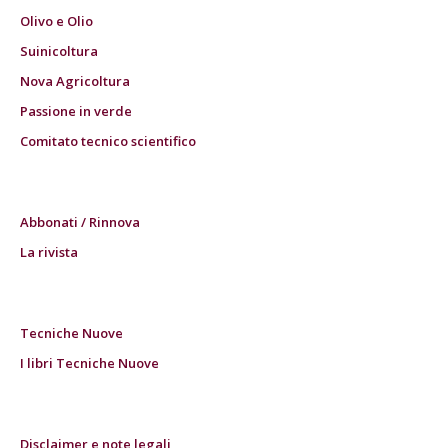
Olivo e Olio
Suinicoltura
Nova Agricoltura
Passione in verde
Comitato tecnico scientifico
Abbonati / Rinnova
La rivista
Tecniche Nuove
I libri Tecniche Nuove
Disclaimer e note legali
■ ■ ■ ■
■ How to complete this task:
Search the entries for the string "Tecniche" and copy each line where it occurs.

■ Task output:
Tecniche Nuove
I libri Tecniche Nuove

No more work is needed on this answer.